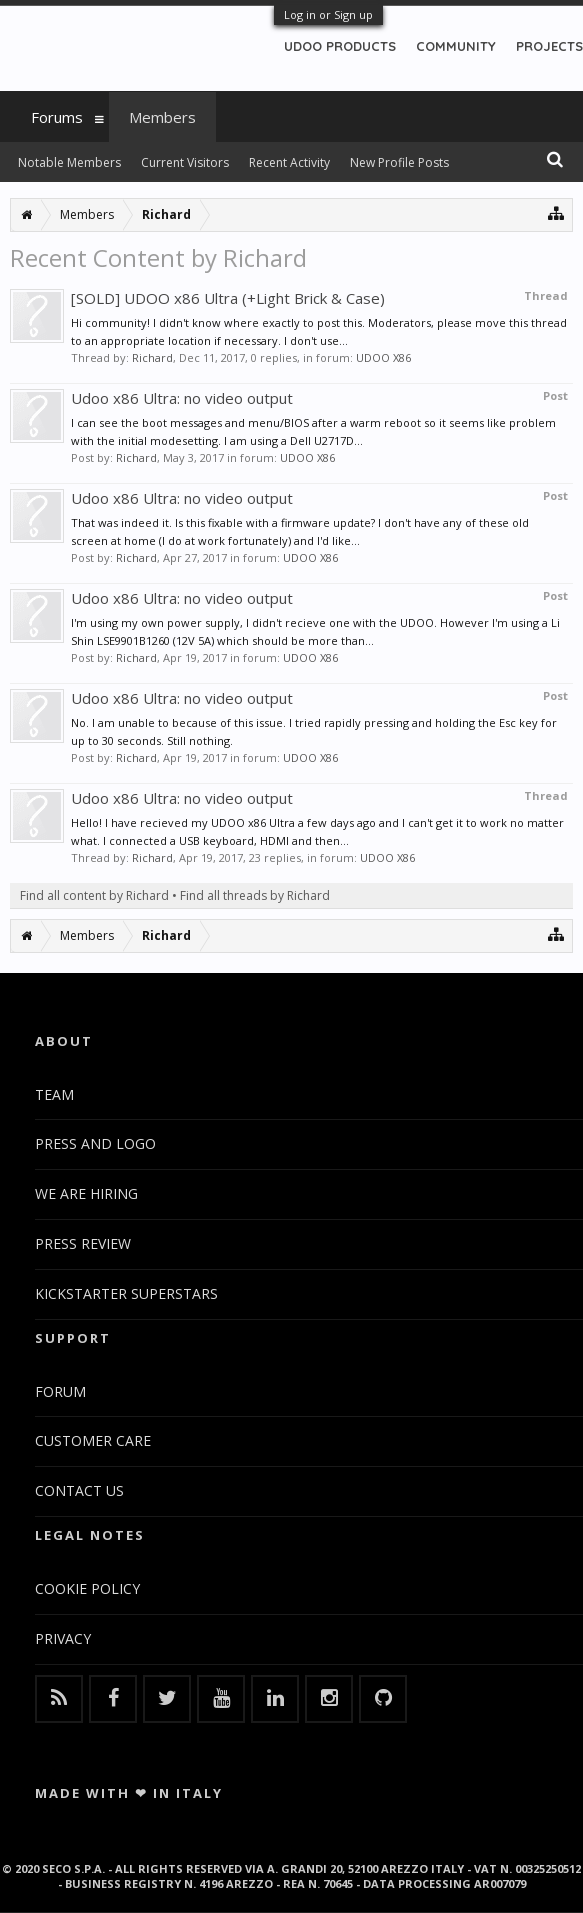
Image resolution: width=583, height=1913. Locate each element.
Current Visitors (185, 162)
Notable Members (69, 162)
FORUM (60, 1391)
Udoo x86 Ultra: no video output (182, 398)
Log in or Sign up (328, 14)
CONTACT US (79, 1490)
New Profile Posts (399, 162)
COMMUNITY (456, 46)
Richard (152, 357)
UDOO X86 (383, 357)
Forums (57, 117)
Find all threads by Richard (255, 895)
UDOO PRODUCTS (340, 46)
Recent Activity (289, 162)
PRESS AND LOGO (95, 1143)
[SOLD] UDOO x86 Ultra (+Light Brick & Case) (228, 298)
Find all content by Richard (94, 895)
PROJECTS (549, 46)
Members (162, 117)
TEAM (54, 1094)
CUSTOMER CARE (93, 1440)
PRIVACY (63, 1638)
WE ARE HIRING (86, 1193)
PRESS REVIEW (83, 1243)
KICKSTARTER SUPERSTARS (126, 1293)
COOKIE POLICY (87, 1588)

········

Try it
Could you return exactly the stretch of the data above that starts at the line with "Notable Members (69, 162)" and ends at the line with "PROJECTS (549, 46)", both lines included?

Output
Notable Members (69, 162)
FORUM (60, 1391)
Udoo x86 Ultra: no video output (182, 398)
Log in or Sign up (328, 14)
CONTACT US (79, 1490)
New Profile Posts (399, 162)
COMMUNITY (456, 46)
Richard (152, 357)
UDOO X86 (383, 357)
Forums (57, 117)
Find all threads by Richard (255, 895)
UDOO PRODUCTS (340, 46)
Recent Activity (289, 162)
PRESS AND LOGO (95, 1143)
[SOLD] UDOO x86 Ultra (+Light Brick & Case) (228, 298)
Find all content by Richard (94, 895)
PROJECTS (549, 46)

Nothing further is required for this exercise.